### Task description
Hunt through the entries for the word "Jong" and copy each line in which it appears.

Provided entries Block Start

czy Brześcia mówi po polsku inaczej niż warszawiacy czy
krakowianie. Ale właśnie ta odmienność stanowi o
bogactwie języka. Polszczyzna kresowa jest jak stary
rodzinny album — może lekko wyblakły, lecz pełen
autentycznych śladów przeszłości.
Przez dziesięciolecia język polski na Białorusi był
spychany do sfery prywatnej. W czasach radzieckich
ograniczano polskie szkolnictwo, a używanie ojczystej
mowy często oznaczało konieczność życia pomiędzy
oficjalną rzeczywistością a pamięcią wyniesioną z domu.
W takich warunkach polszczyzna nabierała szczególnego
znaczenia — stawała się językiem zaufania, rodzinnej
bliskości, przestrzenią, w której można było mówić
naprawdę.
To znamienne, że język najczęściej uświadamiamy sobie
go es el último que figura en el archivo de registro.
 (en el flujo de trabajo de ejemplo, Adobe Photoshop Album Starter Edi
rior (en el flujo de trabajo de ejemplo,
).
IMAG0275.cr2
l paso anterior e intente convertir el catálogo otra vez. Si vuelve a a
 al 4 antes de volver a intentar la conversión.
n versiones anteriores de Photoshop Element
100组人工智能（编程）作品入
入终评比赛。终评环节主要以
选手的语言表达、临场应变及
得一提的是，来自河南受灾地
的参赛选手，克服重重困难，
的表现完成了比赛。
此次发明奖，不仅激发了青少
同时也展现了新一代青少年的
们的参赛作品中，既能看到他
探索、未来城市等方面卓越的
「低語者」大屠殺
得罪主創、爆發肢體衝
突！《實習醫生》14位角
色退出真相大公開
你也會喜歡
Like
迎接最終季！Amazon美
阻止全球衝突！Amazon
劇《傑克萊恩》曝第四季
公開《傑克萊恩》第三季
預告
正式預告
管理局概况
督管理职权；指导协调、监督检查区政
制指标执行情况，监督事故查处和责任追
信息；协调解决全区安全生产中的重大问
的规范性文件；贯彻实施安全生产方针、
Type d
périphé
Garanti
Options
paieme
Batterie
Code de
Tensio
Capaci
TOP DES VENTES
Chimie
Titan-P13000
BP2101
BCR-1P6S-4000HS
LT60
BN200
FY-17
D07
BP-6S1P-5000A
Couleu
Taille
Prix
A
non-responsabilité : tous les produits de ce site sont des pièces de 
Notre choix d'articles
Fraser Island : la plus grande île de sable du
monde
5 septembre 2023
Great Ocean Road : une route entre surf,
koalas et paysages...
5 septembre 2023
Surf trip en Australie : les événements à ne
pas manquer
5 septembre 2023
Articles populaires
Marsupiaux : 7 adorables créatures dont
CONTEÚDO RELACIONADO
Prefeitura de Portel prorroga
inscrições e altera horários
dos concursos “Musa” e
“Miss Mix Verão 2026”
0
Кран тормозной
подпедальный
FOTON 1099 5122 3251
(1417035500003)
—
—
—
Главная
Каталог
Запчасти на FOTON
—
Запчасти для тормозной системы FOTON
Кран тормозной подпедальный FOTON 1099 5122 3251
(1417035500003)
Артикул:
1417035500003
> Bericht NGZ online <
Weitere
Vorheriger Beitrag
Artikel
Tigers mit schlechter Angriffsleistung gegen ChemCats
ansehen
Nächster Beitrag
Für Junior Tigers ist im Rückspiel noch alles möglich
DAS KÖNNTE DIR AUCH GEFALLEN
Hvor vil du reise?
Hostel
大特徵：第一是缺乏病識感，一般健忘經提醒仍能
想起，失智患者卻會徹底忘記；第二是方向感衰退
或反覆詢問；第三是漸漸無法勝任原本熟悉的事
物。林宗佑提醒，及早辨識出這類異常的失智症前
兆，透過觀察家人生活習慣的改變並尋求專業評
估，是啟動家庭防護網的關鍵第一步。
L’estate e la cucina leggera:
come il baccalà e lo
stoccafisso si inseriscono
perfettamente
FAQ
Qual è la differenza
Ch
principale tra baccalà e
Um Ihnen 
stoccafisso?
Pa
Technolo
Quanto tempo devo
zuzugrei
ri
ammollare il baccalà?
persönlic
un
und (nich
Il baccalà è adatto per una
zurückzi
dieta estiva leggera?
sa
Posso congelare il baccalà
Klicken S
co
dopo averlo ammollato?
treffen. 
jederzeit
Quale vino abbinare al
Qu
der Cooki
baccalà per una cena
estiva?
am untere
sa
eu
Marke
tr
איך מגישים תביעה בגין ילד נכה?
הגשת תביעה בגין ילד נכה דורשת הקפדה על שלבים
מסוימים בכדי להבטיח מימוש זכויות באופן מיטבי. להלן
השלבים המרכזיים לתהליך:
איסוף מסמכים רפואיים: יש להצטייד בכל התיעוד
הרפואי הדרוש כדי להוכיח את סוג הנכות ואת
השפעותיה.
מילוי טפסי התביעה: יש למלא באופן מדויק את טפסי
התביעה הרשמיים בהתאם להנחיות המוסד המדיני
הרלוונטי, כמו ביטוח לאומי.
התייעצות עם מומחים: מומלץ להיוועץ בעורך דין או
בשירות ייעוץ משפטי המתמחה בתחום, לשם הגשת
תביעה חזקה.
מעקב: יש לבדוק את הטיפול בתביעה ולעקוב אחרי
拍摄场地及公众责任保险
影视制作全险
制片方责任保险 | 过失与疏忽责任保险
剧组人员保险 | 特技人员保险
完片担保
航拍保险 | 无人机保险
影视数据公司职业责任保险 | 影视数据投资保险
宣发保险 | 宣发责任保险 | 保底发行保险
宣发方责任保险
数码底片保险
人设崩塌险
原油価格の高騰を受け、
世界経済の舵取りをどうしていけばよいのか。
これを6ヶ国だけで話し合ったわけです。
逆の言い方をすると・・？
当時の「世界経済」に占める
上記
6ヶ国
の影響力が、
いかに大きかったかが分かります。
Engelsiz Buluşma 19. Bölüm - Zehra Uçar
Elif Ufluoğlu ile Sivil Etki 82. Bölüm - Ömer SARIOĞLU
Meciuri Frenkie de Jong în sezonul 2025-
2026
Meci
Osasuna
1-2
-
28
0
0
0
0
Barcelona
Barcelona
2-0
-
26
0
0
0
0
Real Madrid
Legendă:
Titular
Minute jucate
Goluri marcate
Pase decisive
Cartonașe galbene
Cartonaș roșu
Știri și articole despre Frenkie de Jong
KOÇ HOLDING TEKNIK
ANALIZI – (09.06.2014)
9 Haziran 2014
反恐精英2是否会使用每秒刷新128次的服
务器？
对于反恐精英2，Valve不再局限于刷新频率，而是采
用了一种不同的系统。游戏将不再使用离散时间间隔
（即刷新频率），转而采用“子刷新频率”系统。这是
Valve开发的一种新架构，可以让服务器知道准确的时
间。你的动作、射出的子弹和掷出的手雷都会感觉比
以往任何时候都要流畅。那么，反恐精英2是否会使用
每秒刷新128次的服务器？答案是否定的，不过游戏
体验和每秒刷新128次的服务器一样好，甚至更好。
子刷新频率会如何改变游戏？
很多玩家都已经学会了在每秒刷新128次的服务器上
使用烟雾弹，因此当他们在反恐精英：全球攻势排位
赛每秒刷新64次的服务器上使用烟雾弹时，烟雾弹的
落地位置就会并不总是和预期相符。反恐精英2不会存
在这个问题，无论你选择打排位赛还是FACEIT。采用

Provided entries Block End

### Response to the task
Meciuri Frenkie de Jong în sezonul 2025-
Știri și articole despre Frenkie de Jong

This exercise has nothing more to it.